• [ACTIVITY]
Take each line below that has "Returns" and copy it.

• [LISTED ENTRIES]
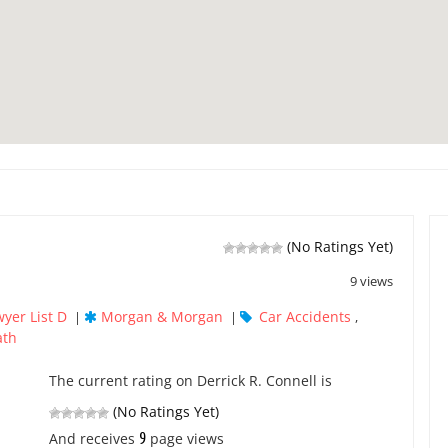
(No Ratings Yet)
9 views
yer List D
Morgan & Morgan
Car Accidents
|
|
,
ath
The current rating on Derrick R. Connell is
(No Ratings Yet)
9
And receives
page views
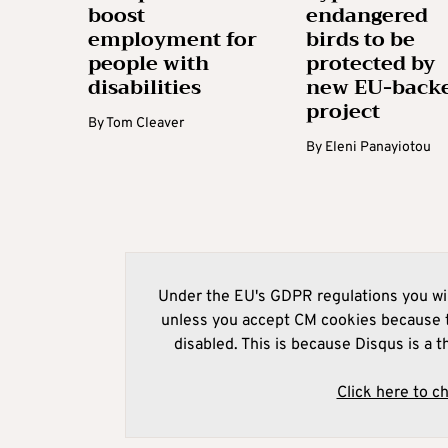
boost
endangered
employment for
birds to be
people with
protected by
disabilities
new EU-back
project
By
Tom Cleaver
By
Eleni Panayiotou
Under the EU's GDPR regulations you wil
unless you accept CM cookies because t
disabled. This is because Disqus is a t
Click here to c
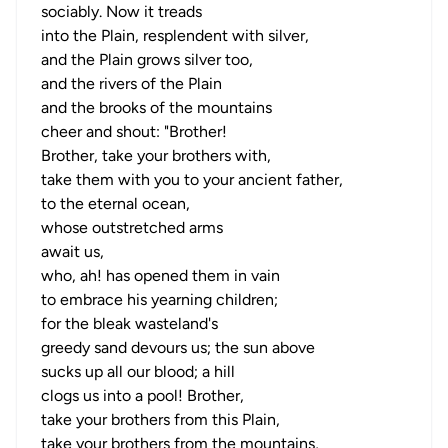
sociably. Now it treads
into the Plain, resplendent with silver,
and the Plain grows silver too,
and the rivers of the Plain
and the brooks of the mountains
cheer and shout: "Brother!
Brother, take your brothers with,
take them with you to your ancient father,
to the eternal ocean,
whose outstretched arms
await us,
who, ah! has opened them in vain
to embrace his yearning children;
for the bleak wasteland's
greedy sand devours us; the sun above
sucks up all our blood; a hill
clogs us into a pool! Brother,
take your brothers from this Plain,
take your brothers from the mountains,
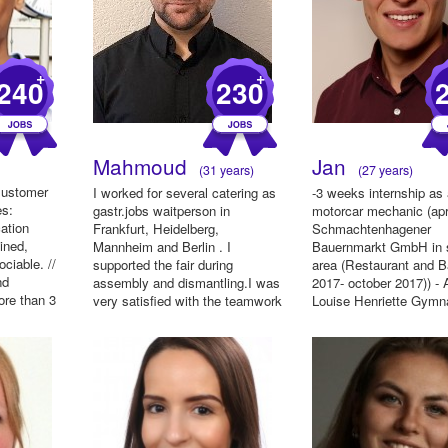
+
+
240
230
Mahmoud
Jan
(31 years)
(27 years)
 Customer
I worked for several catering as
-3 weeks internship as
es:
gastr.jobs waitperson in
motorcar mechanic (apri
ation
Frankfurt, Heidelberg,
Schmachtenhagener
mined,
Mannheim and Berlin . I
Bauernmarkt GmbH in 
ociable. //
supported the fair during
area (Restaurant and Ba
nd
assembly and dismantling.I was
2017- october 2017)) - A
ore than 3
very satisfied with the teamwork
Louise Henriette Gym
and ...
in...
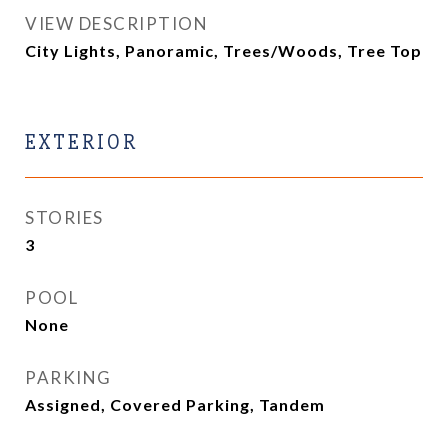
VIEW DESCRIPTION
City Lights, Panoramic, Trees/Woods, Tree Top
EXTERIOR
STORIES
3
POOL
None
PARKING
Assigned, Covered Parking, Tandem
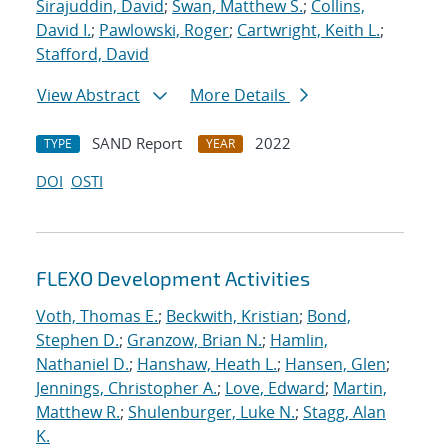
Sirajuddin, David
;
Swan, Matthew S.
;
Collins,
David I.
;
Pawlowski, Roger
;
Cartwright, Keith L.
;
Stafford, David
View Abstract
More Details
SAND Report
2022
TYPE
YEAR
DOI
OSTI
FLEXO Development Activities
Voth, Thomas E.
;
Beckwith, Kristian
;
Bond,
Stephen D.
;
Granzow, Brian N.
;
Hamlin,
Nathaniel D.
;
Hanshaw, Heath L.
;
Hansen, Glen
;
Jennings, Christopher A.
;
Love, Edward
;
Martin,
Matthew R.
;
Shulenburger, Luke N.
;
Stagg, Alan
K.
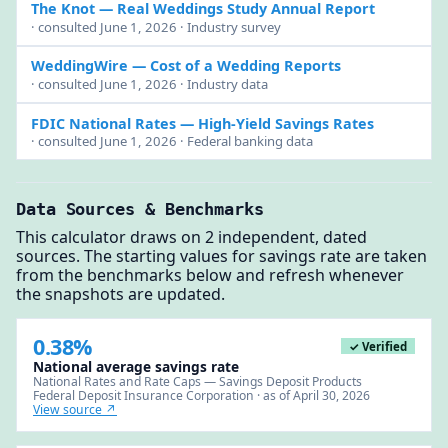
The Knot
— Real Weddings Study Annual Report
· consulted June 1, 2026 · Industry survey
WeddingWire
— Cost of a Wedding Reports
· consulted June 1, 2026 · Industry data
FDIC National Rates
— High-Yield Savings Rates
· consulted June 1, 2026 · Federal banking data
Data Sources & Benchmarks
This calculator draws on 2 independent, dated
sources. The starting values for savings rate are taken
from the benchmarks below and refresh whenever
the snapshots are updated.
0.38%
✓ Verified
National average savings rate
National Rates and Rate Caps — Savings Deposit Products
Federal Deposit Insurance Corporation · as of April 30, 2026
View source ↗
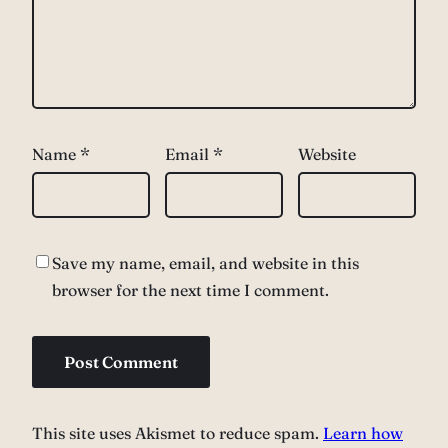
Name
*
Email
*
Website
Save my name, email, and website in this
browser for the next time I comment.
This site uses Akismet to reduce spam.
Learn how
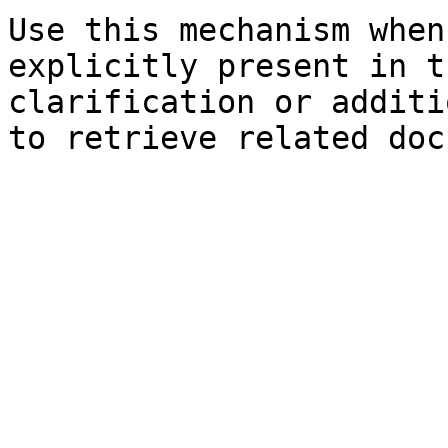
Use this mechanism when
explicitly present in t
clarification or additi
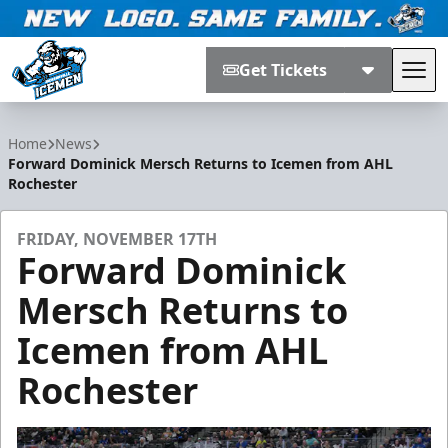
Get Tickets
Tog
Jacksonville Icemen
Home
News
Forward Dominick Mersch Returns to Icemen from AHL
Rochester
FRIDAY, NOVEMBER 17TH
Forward Dominick
Mersch Returns to
Icemen from AHL
Rochester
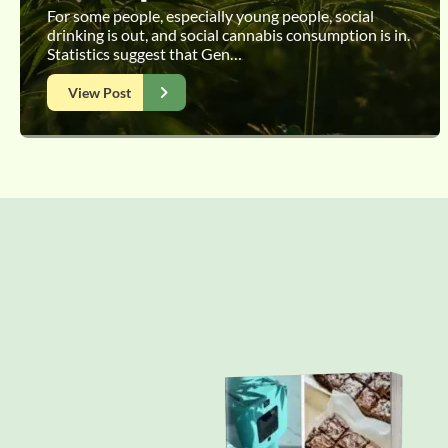
For some people, especially young people, social
drinking is out, and social cannabis consumption is in.
Statistics suggest that Gen…
View Post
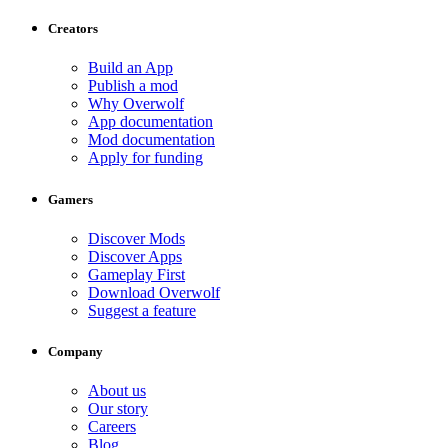
Creators
Build an App
Publish a mod
Why Overwolf
App documentation
Mod documentation
Apply for funding
Gamers
Discover Mods
Discover Apps
Gameplay First
Download Overwolf
Suggest a feature
Company
About us
Our story
Careers
Blog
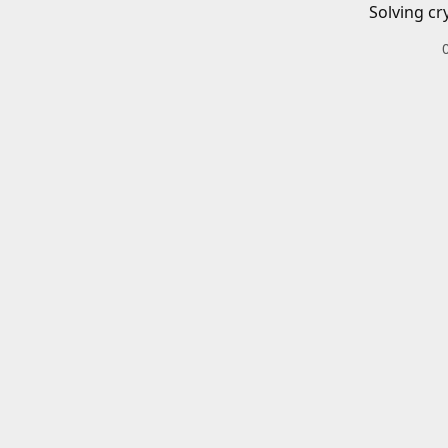
Solving cr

• [EXERCISE RESULT]
Forward Dominick Mersch Returns to Icemen from AHL
Mersch Returns to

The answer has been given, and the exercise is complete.